:: SOURCE MATERIAL ::

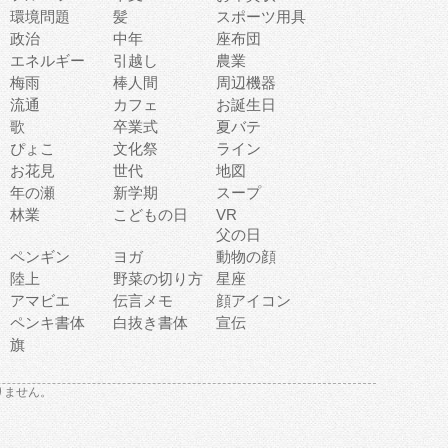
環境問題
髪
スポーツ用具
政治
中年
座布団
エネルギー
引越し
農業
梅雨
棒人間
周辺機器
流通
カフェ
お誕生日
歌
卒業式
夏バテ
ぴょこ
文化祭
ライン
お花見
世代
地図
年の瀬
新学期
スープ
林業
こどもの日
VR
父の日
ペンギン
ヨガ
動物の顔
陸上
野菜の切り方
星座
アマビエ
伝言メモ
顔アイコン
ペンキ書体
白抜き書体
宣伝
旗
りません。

:::
:: SOURCE MATERIAL ::

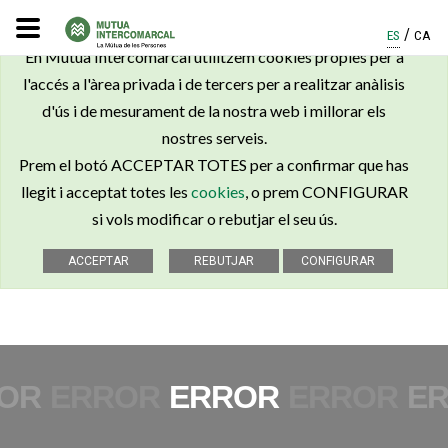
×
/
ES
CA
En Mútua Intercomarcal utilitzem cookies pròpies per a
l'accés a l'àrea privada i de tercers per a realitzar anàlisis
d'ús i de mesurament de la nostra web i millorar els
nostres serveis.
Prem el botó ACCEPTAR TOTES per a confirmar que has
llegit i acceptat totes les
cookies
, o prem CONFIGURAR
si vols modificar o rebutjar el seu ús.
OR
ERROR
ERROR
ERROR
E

:::

ACTIVITY – Go through the material and copy each line in which the word "cookies" occurs.

OUTPUT OF THE EXERCISE –
En Mútua Intercomarcal utilitzem cookies pròpies per a
cookies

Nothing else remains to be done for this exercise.